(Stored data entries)
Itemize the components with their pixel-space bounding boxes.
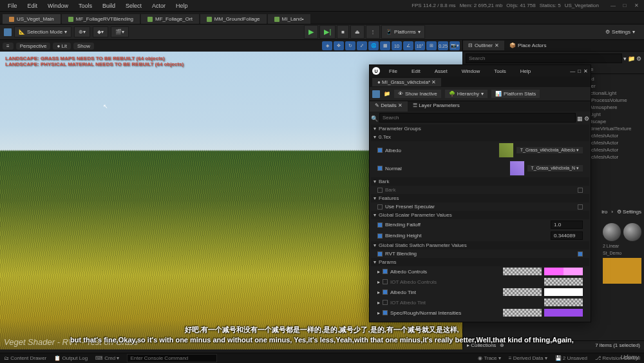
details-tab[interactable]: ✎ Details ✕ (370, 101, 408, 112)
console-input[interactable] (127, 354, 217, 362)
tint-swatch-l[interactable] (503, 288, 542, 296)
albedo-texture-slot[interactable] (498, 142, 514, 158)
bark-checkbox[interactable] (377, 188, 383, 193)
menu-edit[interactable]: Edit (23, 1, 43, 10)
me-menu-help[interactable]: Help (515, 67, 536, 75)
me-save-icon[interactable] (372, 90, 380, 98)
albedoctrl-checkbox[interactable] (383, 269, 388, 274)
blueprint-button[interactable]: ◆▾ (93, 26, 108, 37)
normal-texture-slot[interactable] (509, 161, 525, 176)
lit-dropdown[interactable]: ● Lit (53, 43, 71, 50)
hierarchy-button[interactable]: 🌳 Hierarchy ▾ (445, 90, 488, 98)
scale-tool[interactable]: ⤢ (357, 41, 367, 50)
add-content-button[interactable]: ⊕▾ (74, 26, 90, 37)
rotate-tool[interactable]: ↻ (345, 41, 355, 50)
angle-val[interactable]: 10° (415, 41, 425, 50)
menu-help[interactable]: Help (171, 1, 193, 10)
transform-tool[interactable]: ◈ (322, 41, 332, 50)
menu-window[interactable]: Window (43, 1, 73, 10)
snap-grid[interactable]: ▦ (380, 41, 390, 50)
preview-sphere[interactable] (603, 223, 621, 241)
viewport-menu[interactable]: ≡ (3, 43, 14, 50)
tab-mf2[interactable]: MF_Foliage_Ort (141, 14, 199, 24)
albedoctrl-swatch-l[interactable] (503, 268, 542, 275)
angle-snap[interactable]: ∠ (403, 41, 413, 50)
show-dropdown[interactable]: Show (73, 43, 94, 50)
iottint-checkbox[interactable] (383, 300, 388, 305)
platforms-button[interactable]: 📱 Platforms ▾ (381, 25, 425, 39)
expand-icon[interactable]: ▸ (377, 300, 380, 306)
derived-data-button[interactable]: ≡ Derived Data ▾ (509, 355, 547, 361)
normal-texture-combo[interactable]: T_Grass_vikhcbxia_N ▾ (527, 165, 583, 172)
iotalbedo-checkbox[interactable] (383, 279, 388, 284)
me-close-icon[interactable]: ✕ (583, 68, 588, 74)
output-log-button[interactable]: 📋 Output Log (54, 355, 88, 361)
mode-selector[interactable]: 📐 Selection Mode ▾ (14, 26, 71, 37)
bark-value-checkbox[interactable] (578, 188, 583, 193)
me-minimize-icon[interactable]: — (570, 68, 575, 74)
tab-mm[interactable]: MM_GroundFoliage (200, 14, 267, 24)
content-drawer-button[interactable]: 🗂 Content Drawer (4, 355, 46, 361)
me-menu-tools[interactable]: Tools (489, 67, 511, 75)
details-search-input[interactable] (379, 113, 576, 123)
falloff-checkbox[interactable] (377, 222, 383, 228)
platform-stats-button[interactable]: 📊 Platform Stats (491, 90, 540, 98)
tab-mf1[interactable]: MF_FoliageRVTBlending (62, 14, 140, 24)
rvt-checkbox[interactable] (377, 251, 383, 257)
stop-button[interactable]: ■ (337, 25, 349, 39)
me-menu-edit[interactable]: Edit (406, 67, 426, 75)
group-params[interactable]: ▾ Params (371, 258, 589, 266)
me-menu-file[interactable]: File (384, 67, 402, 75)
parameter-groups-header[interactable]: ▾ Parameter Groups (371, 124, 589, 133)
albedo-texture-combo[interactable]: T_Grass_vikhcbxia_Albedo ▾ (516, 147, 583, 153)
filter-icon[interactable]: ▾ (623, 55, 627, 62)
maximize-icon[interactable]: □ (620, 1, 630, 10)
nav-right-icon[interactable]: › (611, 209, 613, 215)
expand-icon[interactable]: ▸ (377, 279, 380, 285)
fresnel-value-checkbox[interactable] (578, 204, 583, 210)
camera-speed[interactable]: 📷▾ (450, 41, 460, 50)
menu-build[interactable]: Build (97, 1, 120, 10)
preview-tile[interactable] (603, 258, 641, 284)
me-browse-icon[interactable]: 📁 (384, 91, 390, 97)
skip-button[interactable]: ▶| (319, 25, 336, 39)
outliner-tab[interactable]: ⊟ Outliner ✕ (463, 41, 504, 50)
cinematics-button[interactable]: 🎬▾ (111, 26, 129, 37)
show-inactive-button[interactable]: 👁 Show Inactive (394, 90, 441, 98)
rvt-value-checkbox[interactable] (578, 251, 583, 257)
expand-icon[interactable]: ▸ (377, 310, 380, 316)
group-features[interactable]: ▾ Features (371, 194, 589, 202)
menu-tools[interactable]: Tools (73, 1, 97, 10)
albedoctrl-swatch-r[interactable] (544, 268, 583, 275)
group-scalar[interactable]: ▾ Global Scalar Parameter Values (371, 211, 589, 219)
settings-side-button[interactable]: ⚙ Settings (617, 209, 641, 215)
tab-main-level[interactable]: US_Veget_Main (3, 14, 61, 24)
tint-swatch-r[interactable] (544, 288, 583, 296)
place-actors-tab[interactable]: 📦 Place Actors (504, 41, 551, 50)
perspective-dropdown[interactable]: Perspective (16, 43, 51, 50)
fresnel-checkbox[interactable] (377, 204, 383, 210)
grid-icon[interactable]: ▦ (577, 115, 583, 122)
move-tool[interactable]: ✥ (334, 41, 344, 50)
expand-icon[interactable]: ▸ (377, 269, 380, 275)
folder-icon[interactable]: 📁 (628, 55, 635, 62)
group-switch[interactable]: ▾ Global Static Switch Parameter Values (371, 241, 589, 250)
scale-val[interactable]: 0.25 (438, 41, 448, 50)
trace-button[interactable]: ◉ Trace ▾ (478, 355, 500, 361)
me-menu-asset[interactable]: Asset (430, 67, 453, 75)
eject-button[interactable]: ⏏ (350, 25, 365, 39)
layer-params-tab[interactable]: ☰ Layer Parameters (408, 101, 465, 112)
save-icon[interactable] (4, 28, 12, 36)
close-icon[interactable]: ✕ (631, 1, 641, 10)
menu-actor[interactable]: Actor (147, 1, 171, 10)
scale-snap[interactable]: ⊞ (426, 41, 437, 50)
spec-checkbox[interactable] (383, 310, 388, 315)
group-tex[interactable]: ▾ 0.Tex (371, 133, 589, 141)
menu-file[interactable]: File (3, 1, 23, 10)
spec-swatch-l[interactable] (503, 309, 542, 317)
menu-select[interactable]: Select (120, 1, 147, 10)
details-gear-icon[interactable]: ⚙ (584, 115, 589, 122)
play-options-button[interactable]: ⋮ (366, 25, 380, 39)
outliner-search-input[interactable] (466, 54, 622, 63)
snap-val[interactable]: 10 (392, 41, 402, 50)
==
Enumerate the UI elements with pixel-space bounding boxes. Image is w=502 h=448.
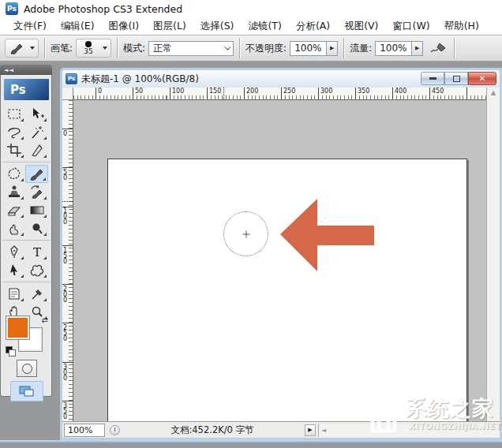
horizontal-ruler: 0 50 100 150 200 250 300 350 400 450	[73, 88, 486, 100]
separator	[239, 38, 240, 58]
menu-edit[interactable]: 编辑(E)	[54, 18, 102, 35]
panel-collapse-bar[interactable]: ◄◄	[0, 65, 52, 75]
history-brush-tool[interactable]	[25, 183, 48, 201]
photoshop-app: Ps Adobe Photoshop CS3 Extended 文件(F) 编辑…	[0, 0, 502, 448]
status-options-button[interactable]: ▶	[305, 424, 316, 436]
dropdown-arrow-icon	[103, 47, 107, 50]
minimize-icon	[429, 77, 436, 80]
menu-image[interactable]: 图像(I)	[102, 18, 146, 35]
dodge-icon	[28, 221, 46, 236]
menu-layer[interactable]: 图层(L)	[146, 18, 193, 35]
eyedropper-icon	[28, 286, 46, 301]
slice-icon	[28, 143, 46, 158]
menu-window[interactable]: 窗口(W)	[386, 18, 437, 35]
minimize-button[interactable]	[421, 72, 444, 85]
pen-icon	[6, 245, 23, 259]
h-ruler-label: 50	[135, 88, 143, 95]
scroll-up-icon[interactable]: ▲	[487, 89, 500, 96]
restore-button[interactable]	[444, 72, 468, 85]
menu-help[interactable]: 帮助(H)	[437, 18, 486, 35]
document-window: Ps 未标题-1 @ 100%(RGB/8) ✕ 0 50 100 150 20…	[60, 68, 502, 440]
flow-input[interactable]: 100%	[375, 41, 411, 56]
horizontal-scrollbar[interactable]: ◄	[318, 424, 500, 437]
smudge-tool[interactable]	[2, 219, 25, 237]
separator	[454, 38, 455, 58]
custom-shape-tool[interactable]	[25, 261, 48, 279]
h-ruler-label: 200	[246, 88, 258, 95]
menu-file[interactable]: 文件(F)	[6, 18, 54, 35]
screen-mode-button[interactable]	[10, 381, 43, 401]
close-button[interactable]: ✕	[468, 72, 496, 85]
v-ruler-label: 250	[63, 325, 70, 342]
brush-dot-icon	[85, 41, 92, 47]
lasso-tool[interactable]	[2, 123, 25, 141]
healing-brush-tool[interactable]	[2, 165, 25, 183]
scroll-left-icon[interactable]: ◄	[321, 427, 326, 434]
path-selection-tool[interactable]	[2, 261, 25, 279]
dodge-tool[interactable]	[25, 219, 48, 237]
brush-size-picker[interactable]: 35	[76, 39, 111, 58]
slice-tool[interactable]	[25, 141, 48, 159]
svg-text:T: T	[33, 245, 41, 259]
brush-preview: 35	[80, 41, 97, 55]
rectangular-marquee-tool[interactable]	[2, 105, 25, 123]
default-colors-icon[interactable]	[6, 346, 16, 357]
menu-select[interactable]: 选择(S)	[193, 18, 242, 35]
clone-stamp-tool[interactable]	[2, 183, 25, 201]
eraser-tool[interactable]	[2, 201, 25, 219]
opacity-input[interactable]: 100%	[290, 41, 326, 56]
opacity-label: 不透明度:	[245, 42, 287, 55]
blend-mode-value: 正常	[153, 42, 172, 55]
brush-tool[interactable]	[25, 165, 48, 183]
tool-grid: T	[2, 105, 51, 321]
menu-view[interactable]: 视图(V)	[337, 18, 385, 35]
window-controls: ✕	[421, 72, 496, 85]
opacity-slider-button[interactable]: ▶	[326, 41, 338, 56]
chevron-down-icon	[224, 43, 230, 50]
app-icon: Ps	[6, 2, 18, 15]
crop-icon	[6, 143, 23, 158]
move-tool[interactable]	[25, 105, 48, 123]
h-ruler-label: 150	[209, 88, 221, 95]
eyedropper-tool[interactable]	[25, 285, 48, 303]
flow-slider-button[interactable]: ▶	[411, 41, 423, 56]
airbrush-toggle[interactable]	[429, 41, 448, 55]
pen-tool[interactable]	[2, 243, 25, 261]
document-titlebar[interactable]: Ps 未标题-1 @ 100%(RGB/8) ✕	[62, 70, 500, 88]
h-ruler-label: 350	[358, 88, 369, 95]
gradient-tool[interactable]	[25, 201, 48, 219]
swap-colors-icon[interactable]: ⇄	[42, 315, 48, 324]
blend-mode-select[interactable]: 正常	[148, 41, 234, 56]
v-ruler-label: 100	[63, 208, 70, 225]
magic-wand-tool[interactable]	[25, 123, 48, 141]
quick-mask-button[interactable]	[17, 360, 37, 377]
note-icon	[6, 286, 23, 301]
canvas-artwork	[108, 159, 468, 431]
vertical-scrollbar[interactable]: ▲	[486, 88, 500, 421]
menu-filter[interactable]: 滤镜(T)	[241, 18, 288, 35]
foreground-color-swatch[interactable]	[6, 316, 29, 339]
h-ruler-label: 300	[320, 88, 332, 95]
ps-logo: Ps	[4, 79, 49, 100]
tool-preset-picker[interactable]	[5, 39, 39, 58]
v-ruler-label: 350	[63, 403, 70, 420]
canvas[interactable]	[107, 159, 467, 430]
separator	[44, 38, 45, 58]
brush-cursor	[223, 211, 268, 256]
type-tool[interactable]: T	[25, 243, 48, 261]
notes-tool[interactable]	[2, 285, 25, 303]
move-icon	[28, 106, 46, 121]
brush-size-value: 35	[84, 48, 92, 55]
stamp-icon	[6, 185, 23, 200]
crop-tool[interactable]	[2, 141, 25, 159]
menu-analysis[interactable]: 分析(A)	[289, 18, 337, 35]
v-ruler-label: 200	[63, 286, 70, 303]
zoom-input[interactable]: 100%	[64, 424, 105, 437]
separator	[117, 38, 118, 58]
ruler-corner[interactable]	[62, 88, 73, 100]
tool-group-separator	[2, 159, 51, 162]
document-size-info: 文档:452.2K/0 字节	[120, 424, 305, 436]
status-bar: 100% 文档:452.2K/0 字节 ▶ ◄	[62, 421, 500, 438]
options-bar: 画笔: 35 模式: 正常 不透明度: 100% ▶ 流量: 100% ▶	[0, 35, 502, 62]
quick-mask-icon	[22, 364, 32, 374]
* * *
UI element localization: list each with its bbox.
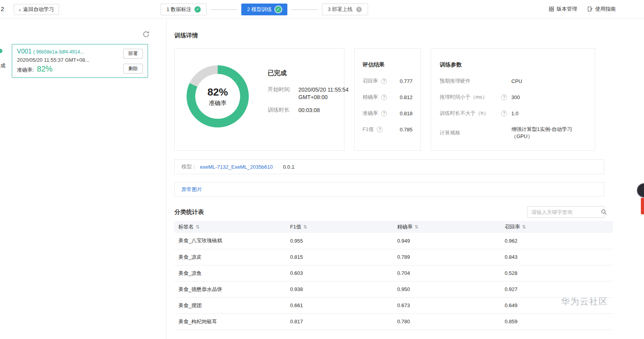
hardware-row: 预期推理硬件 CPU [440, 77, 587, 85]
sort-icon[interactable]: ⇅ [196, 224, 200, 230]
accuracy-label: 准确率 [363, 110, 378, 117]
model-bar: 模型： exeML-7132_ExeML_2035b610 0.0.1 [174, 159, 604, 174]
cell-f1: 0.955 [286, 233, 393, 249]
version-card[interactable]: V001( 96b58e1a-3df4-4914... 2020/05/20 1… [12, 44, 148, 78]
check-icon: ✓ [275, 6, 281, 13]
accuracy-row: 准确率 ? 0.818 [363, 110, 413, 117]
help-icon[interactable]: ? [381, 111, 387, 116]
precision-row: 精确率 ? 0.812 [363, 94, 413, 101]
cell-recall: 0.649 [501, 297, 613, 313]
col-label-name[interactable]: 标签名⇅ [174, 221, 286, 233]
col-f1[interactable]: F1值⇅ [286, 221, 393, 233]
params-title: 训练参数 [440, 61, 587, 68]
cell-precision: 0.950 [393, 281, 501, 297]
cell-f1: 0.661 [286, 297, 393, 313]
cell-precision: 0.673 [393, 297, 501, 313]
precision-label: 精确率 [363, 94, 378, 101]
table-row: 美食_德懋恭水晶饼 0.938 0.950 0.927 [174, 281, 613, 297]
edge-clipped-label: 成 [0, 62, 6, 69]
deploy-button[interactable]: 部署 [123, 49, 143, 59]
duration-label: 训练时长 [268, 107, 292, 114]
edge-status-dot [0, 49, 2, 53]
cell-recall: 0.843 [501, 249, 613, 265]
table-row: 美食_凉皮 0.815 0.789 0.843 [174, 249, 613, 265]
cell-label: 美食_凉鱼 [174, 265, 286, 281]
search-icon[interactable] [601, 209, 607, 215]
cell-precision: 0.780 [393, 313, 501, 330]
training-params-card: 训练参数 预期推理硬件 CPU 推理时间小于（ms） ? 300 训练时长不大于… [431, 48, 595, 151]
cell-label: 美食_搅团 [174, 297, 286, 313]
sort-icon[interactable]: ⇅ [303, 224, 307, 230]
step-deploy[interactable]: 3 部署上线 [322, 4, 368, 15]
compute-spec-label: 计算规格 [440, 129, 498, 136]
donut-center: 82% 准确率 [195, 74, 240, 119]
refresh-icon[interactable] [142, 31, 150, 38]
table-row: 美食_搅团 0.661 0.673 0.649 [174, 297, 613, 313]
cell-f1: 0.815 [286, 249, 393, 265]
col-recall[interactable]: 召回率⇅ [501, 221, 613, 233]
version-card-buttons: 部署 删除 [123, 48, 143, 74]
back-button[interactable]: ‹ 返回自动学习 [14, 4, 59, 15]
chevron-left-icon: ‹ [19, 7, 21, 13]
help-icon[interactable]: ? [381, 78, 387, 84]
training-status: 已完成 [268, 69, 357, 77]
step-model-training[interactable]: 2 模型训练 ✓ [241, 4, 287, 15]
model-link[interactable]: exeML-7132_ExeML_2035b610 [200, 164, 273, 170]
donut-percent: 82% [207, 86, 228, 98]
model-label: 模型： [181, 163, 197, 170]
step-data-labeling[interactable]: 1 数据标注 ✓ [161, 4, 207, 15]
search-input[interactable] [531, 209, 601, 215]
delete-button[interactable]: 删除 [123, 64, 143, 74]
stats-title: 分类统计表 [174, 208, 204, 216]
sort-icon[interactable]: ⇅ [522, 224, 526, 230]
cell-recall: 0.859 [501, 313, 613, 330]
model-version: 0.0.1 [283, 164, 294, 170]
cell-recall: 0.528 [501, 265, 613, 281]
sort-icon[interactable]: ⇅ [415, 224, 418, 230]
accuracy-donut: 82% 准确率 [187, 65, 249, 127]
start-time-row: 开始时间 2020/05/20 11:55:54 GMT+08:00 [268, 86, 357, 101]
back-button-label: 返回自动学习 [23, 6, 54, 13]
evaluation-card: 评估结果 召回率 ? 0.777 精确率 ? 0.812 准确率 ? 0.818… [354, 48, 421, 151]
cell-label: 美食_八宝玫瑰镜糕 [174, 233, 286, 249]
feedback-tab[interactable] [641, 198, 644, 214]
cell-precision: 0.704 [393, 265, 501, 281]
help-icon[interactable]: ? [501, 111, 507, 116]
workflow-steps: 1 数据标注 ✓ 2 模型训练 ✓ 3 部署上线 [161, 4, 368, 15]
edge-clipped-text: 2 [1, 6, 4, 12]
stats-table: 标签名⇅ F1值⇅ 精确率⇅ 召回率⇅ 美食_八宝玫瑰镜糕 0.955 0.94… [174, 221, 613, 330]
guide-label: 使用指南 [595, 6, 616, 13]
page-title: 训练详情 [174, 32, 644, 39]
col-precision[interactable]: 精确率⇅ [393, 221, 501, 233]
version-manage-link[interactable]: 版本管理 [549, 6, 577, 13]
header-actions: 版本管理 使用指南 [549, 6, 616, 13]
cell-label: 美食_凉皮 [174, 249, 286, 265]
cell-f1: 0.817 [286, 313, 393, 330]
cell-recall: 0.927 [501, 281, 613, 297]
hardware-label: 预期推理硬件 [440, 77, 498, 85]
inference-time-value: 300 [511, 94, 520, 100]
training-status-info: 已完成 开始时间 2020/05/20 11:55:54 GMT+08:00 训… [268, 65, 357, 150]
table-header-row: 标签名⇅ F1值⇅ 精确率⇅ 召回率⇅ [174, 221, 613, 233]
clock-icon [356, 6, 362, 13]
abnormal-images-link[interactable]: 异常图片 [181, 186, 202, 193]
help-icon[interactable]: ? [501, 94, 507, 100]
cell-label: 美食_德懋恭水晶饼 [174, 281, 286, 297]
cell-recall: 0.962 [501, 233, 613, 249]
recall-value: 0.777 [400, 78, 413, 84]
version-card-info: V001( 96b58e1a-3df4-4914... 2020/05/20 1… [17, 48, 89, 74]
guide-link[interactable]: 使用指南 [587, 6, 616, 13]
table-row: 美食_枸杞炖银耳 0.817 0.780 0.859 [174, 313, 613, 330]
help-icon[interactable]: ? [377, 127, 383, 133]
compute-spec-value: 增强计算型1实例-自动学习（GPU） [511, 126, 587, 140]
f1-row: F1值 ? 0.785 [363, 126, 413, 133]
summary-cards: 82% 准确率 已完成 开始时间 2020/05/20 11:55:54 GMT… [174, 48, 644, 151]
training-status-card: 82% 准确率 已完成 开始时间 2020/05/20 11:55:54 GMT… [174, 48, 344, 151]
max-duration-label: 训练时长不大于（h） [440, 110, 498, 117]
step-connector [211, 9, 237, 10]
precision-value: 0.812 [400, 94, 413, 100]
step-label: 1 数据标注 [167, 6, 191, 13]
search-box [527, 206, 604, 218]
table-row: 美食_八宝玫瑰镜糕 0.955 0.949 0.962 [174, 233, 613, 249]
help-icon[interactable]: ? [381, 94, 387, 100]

:: AIM OF THE EXERCISE ::
"Show" is the word to look for; copy every line of the data that has it.

:: EXERCISE OUTPUT ::
show-dropdown[interactable]: Show (73, 43, 94, 50)
show-inactive-button[interactable]: 👁 Show Inactive (394, 90, 441, 98)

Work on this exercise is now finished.